Data in this exercise

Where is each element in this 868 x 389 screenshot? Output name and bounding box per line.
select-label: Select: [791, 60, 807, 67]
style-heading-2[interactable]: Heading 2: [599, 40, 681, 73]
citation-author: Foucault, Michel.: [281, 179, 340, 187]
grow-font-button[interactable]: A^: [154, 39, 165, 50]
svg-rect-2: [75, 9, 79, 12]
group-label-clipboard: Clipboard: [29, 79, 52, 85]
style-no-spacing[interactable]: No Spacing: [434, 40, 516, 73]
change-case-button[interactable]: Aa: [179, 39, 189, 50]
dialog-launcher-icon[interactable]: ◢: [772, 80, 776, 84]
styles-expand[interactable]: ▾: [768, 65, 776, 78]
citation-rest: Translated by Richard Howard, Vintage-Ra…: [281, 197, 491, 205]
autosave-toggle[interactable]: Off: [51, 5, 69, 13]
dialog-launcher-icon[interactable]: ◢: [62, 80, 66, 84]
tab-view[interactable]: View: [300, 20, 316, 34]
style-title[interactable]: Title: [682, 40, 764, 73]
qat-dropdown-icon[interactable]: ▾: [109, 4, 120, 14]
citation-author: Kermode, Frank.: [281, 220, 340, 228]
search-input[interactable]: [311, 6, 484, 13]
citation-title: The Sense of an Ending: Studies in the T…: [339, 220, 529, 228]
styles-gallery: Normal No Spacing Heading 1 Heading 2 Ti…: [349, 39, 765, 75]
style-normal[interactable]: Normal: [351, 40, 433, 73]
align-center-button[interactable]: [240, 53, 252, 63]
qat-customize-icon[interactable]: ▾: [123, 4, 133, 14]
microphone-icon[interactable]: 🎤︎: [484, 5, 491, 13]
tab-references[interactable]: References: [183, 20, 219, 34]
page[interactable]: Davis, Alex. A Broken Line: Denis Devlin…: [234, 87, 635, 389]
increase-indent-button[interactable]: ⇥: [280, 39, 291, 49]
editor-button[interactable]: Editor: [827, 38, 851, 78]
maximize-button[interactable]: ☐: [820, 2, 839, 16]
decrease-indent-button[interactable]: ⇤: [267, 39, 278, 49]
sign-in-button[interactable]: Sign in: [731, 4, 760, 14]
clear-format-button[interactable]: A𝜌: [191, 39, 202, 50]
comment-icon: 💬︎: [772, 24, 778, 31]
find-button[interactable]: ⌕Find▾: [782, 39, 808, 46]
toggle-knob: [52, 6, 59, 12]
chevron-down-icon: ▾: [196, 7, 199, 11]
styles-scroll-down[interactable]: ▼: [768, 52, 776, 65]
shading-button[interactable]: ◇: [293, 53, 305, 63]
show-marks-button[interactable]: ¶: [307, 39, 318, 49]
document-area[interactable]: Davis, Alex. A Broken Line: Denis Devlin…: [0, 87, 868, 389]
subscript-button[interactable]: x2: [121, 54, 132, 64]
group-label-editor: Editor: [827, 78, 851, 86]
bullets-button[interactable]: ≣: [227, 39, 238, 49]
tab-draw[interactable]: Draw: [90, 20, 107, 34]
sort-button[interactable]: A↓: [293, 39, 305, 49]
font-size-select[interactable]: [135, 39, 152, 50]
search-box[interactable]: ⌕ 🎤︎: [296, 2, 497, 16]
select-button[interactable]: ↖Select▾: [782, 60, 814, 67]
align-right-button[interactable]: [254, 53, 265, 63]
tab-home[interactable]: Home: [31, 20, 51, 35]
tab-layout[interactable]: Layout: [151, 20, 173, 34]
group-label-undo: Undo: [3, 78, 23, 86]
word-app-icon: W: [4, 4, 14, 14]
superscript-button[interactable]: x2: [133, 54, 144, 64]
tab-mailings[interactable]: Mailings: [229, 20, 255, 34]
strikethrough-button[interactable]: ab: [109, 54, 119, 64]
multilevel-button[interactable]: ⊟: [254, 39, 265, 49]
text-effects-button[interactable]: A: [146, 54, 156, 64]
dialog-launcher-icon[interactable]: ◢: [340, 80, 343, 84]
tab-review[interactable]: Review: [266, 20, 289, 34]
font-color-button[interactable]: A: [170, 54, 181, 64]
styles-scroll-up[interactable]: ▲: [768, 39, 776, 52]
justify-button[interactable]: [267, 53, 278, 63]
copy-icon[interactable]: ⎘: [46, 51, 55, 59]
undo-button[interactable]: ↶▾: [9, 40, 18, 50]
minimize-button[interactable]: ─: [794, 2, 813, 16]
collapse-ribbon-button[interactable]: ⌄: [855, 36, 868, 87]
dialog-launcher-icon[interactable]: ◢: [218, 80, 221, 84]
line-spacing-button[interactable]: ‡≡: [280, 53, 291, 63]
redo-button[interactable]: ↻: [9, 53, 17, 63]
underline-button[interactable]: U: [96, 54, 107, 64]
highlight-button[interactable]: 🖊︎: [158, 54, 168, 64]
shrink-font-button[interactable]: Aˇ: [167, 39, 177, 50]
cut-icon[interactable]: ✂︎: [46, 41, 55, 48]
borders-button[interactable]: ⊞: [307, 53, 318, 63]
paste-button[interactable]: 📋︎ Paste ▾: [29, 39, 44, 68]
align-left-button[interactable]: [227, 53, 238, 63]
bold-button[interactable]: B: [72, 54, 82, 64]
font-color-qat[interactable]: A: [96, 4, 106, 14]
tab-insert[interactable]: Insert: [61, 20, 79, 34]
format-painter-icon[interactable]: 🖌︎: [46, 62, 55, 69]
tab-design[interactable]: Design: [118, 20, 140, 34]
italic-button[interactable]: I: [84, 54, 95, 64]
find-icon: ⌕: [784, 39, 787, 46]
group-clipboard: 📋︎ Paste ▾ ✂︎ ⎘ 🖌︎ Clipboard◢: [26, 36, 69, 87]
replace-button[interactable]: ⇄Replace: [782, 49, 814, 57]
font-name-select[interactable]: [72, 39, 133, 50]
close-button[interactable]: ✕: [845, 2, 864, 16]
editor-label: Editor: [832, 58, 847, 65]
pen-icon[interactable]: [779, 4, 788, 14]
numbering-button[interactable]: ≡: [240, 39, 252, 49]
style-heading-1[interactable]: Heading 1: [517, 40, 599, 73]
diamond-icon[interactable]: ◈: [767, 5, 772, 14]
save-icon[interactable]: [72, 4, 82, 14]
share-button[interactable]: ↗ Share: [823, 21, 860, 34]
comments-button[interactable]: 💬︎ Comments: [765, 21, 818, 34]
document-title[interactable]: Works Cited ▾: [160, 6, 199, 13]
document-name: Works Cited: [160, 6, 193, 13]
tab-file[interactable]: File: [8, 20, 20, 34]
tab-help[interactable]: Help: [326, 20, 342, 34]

...

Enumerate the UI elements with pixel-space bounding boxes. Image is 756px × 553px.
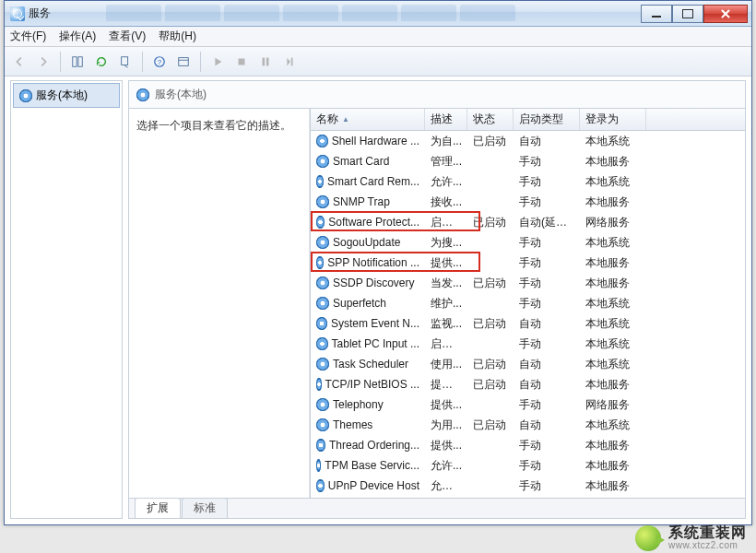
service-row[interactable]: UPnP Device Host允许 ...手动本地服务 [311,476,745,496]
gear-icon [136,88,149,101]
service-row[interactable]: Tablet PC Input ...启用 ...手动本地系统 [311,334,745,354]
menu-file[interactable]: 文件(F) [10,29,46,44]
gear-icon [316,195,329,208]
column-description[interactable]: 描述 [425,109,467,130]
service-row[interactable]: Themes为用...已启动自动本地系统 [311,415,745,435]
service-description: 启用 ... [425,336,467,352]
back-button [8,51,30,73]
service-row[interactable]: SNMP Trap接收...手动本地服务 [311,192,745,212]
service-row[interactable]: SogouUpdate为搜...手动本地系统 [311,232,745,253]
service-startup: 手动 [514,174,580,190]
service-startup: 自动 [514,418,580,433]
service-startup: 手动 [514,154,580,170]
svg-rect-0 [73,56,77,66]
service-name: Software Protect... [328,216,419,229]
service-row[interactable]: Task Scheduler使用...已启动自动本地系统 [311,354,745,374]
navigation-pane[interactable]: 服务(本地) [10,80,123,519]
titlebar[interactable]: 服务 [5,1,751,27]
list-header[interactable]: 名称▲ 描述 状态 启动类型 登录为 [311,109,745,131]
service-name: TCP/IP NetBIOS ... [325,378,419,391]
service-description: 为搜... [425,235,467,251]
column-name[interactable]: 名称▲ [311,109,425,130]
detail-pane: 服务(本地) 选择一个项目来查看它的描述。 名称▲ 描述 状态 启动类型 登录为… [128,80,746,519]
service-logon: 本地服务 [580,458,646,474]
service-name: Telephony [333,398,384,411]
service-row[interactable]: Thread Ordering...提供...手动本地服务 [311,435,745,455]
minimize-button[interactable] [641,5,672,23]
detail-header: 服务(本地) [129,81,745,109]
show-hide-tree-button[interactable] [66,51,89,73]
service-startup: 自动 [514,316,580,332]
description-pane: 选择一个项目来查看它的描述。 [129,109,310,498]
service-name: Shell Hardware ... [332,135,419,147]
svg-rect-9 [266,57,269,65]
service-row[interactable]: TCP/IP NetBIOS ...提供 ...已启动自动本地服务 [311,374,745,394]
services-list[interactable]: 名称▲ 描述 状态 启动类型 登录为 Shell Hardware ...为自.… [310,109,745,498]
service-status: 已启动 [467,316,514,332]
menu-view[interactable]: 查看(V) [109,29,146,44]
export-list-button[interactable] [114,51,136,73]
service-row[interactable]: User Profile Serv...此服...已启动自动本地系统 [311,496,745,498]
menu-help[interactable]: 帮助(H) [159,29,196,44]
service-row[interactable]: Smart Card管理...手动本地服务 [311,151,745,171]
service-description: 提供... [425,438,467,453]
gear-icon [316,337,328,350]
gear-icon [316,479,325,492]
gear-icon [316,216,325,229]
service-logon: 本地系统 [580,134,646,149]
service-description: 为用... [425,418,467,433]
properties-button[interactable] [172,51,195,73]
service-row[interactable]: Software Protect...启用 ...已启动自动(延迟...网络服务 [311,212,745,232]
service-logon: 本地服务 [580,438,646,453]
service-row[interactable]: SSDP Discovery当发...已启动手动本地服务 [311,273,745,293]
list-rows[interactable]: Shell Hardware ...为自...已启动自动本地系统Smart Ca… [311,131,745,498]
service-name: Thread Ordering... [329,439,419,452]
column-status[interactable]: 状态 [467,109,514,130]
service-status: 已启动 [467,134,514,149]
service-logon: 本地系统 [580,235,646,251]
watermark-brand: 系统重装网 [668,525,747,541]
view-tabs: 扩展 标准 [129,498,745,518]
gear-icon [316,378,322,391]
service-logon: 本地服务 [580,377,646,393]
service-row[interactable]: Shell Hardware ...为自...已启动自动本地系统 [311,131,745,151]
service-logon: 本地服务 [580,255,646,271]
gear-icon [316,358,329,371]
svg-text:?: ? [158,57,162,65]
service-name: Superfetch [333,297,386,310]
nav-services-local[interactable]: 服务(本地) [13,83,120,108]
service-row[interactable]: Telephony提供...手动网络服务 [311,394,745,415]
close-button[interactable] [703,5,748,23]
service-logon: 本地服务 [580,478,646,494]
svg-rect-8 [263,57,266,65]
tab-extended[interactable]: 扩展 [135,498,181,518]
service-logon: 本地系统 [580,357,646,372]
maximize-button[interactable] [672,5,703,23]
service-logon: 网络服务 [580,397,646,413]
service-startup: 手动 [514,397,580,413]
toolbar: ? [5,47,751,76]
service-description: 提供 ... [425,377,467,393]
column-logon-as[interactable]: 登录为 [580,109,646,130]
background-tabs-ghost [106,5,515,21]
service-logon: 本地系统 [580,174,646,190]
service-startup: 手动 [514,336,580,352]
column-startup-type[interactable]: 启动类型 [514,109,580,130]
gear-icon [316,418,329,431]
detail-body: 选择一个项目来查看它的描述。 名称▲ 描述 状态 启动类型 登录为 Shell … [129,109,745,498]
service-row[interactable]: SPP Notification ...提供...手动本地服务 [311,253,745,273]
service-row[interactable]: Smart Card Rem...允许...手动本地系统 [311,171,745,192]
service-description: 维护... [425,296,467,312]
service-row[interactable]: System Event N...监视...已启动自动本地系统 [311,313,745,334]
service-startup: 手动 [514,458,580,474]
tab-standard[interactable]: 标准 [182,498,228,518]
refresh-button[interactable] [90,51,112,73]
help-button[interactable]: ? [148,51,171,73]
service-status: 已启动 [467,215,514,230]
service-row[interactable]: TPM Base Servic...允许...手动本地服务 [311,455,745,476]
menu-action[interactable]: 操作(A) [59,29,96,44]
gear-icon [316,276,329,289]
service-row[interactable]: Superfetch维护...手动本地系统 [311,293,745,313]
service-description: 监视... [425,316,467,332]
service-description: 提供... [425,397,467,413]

What you are asked to do
Copy out every line of the listing where the word "help" occurs.

Finished exercise
tab-help[interactable]: Help: [326, 20, 342, 34]
menu-help[interactable]: 帮助(H) [159,29,196,44]
help-button[interactable]: ? [148,51,171,73]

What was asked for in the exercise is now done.